(Items listed in a dataset)
* * * * *

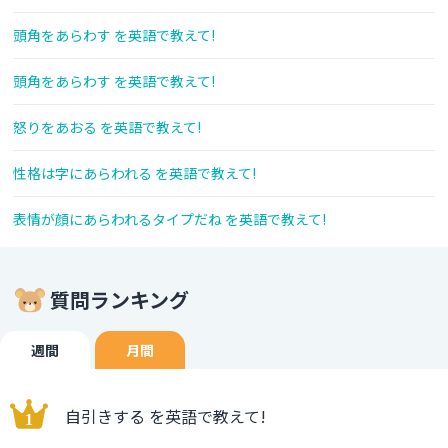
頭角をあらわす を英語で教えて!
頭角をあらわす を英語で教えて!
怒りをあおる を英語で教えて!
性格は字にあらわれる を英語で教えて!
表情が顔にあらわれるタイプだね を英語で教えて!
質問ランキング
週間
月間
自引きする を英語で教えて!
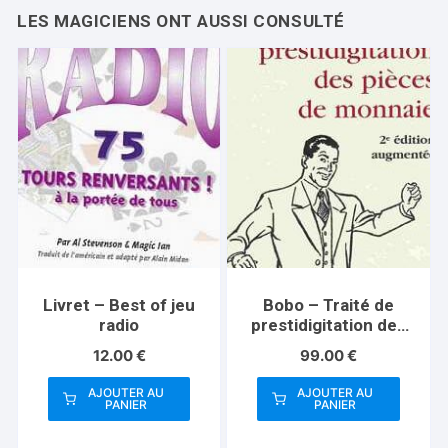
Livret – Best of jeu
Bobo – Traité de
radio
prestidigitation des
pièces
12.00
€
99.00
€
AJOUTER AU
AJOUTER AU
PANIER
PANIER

* * * * *

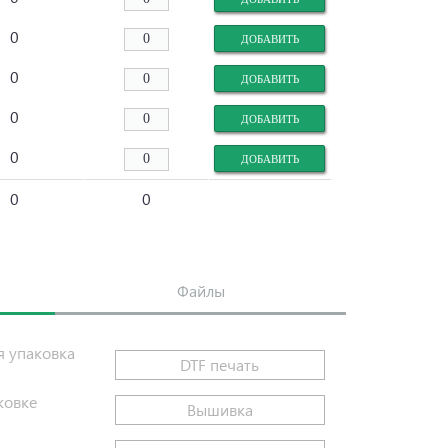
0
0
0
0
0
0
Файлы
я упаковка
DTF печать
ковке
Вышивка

* * * * *

● Exercise
Given the data above, which lines hold the string "を英語で教えて"? Return them.

● Result for this exercise
頭角をあらわす を英語で教えて!
頭角をあらわす を英語で教えて!
怒りをあおる を英語で教えて!
性格は字にあらわれる を英語で教えて!
表情が顔にあらわれるタイプだね を英語で教えて!
自引きする を英語で教えて!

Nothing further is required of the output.